Turkey has thus far not been involved with the EEU, perhaps preferring the prospect of EU membership, but with EU accession appearing further in the future, and with tensions rising between Turkey and some Western powers, and recent reconciliation in diplomatic relations between Russia and Turkey, it is possible that Turkey could consider a formal relationship with the EEU. Turkey and four of the CA states share Turkic heritage and cooperation on some levels has been evident since CA independence, as illustrated by mutual membership in the Cooperation Council of Turkic Speaking States (www.turkon.org).
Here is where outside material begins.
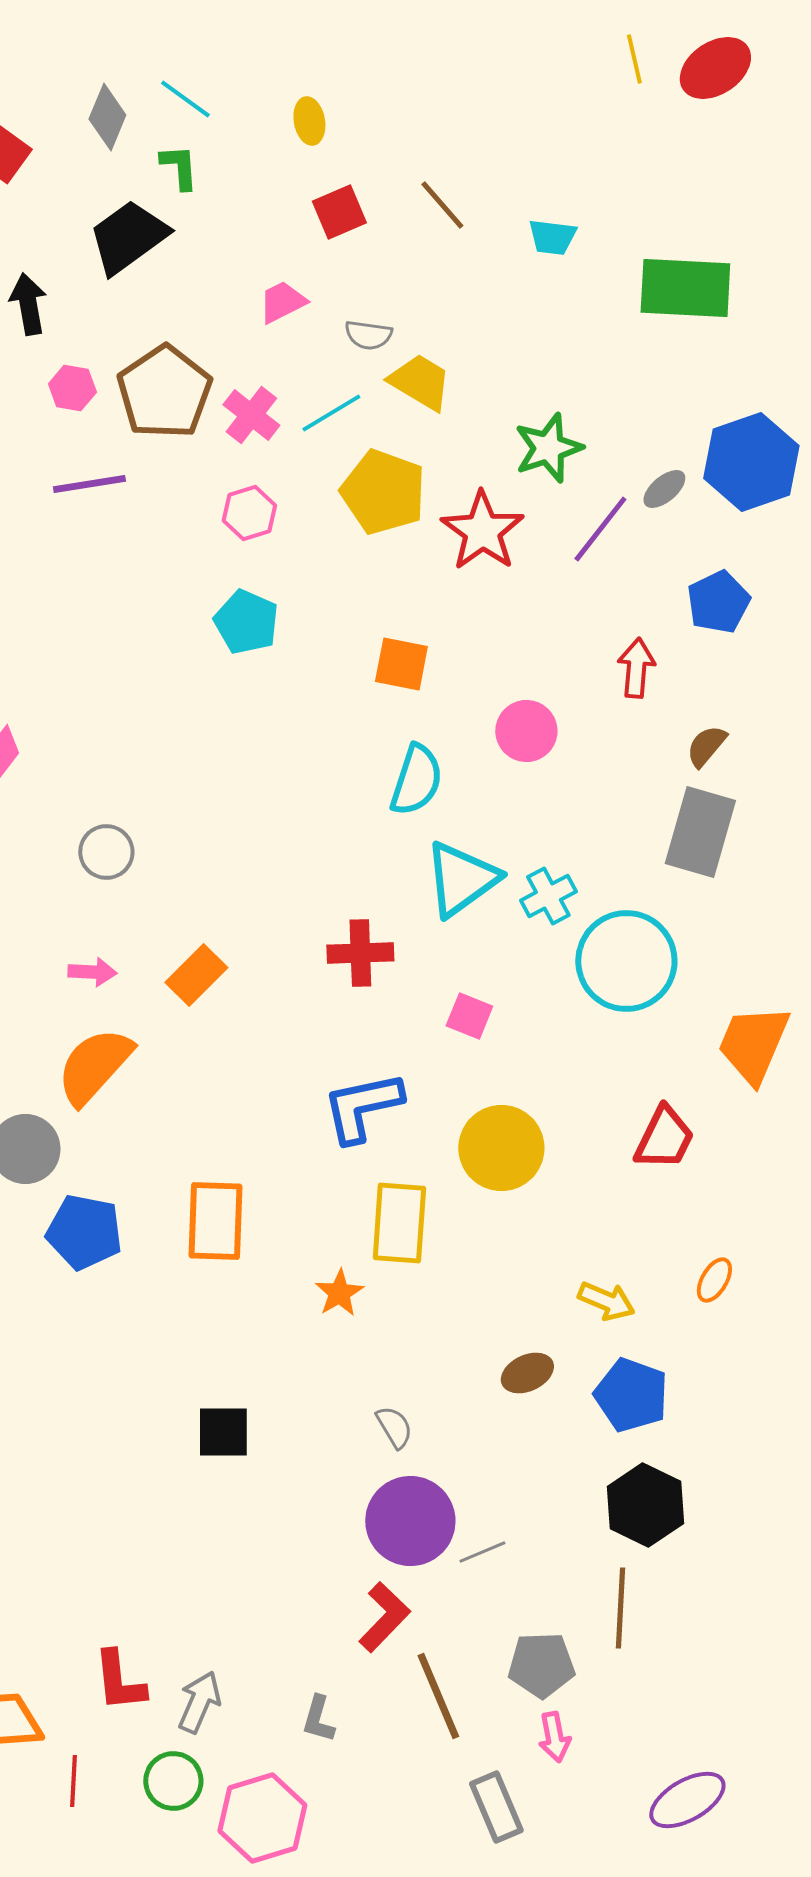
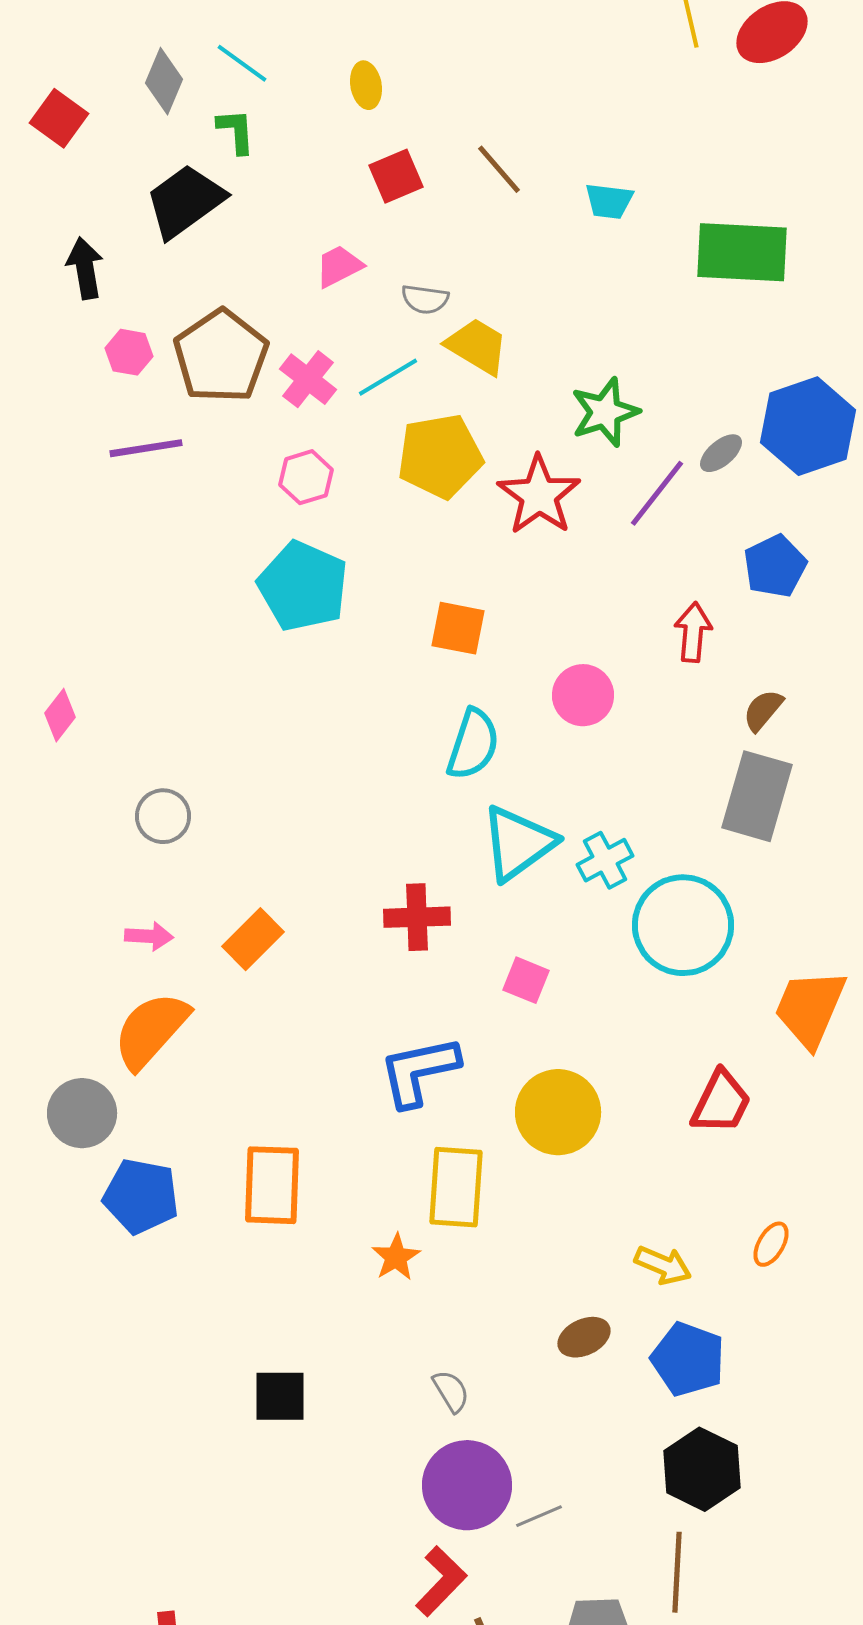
yellow pentagon: (383, 492) -> (440, 456), turned -30
cyan pentagon: (246, 622) -> (303, 586), size x1.4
At the very least, Turkey likely views the region as being geopolitically important and can be expected to welcome opportunities to foster soft power through economic cooperation in the region.
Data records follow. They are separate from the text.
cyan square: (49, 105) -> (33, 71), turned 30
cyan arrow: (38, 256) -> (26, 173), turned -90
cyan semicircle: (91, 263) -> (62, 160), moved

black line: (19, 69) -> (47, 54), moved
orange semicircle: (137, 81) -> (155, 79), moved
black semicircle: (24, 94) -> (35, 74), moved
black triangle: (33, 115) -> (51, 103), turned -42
In short, Central Asia is geographically located to be integral to the interests of a number of potential economic partners and geopolitical affiliations, which may provide a partial means to increased diversification and continued economic transition. Foreign investors ought to follow these developments closely in assessing what the future will look like in the region and what opportunities that future will bring.
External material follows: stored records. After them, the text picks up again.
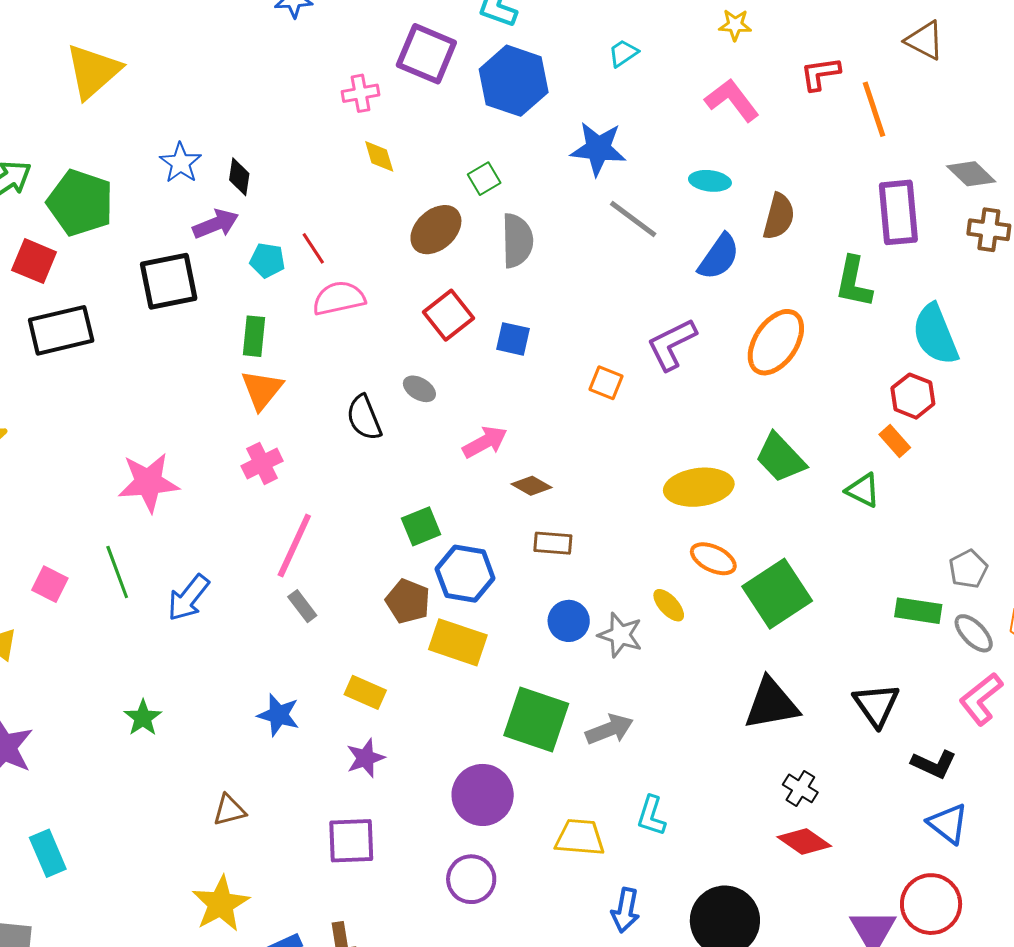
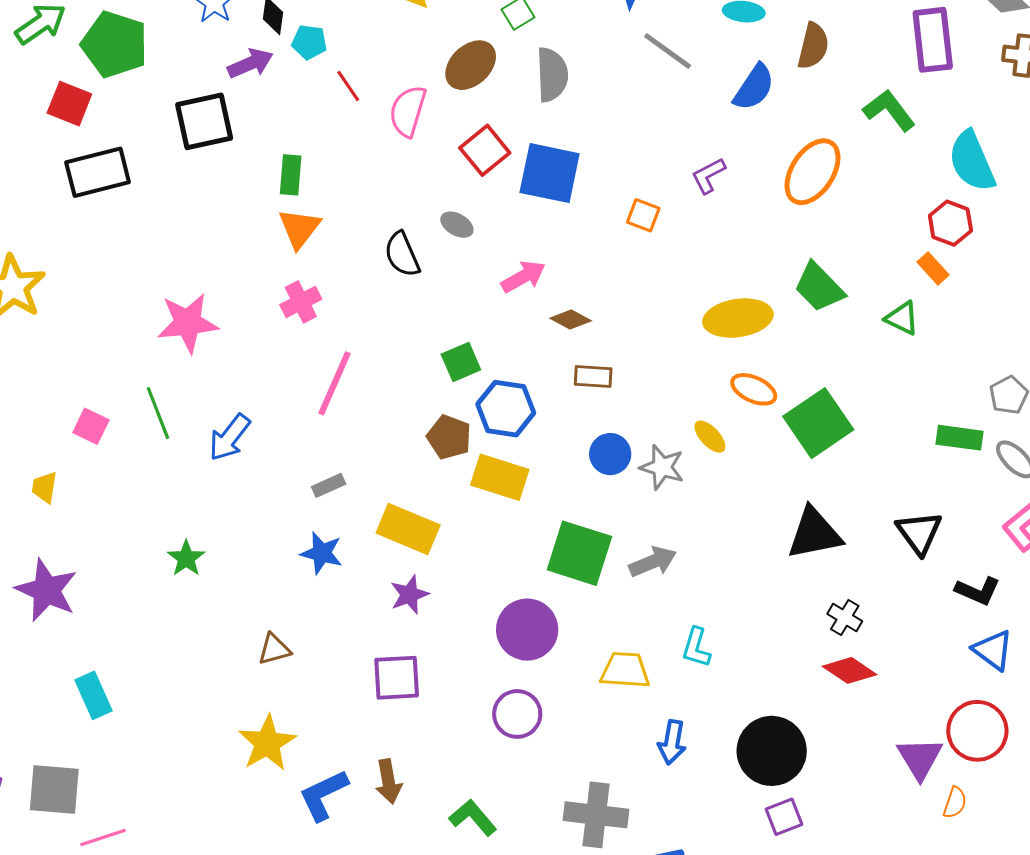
cyan pentagon: (267, 260) -> (309, 42), moved
green L-shape: (854, 282) -> (889, 110), turned 132
pink semicircle: (339, 298) -> (408, 111), moved, turned -60
blue square: (513, 339) -> (550, 173), size x1.8
purple L-shape: (672, 344) -> (708, 176), size x0.7
gray rectangle: (302, 606) -> (329, 485), moved, turned -76
yellow rectangle: (365, 692) -> (408, 529), size x1.5

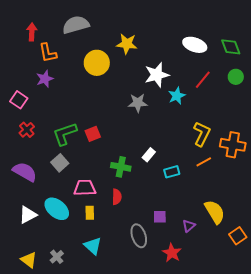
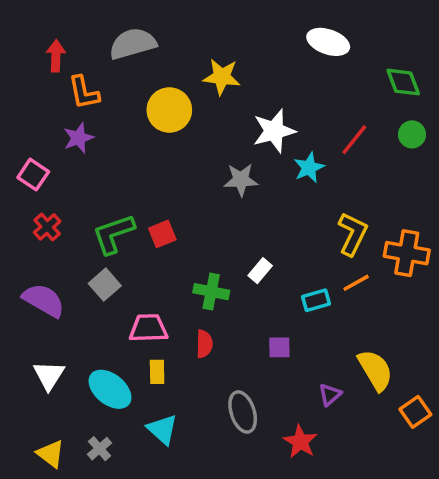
white ellipse: (195, 45) -> (328, 42), moved
cyan rectangle: (172, 172) -> (316, 300), moved
cyan ellipse: (57, 209) -> (110, 389), moved
white triangle: (28, 215) -> (49, 375), turned -30
purple square: (160, 217) -> (279, 347), moved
Key take-aways for foreign business interests

  1. Although it has been 25 years since CA states gained independence from the former- USSR, economic transition remains a ‘work-in-progress’.
  2. Regional and individual GDP growth rates have been significant over the last 20 years, largely because of direct and indirect gains from unsustainably high hydrocarbon and other commodity prices.
  3. Dealing with economic shocks resulting from the new oil crisis, recession in Russia, and slowdown in China, are hard felt in all CA states and will preoccupy decision makers over the coming several years.
  4.  In particular, the coming years of transition should be characterized by economic diversification away from commodity reliance and dependence on Russia, leading to business opportunities for foreign exporters, investors and lenders in the infrastructure, value added natural resource production and manufacturing sectors.
  5. The geographic location of the CA region means that it will be increasingly important to neighbouring economic powers including China, Russia, Turkey and the EU. Geopolitical affiliations will be important to the region’s continued economic transition provided such partnerships are managed with a long-term strategic focus and in a mutually beneficially manner. Foreign investors will need to be prepared to take a similar approach to establishing and managing partnerships with host governments.

Norm Kimber

Zurich Credit and Political Risk


Notes

  1. “Regional Economic Outlook Update: Middle East and Central Asia”, International Monetary Fund, April 2016.
  2. The Caucasus and Central-Asia: Transitioning to Emerging Markets, International Monetary Fund, 2014.
  3. “Regional Economic Outlook Update: Middle East and Central Asia”, International Monetary Fund, April 2016.
  4. Ibid
  5. World Nuclear Association, May 2016.
  6. “Cameco and Kazatomprom Sign Agreement to Restructure JV Inkai”, Press Release May 27, 2016, available at www.cameco.com.º
  7. “The Spillover Effects of Russia’s Economic Slowdown on Neighboring Countries”, International Monetary Fund, 2015.
  8. Data reported by Standard & Poors Ratings Services, from various sources, March 2016.
  9. All data from “CCA: Reforms Needed to Weather Shocks from Commodity Prices and Russia”, International Monetary Fund, 2015.
  10. Ibid
  11. All data from “CCA: Reforms Needed to Weather Shocks from Commodity Prices and Russia”, International Monetary Fund, 2015.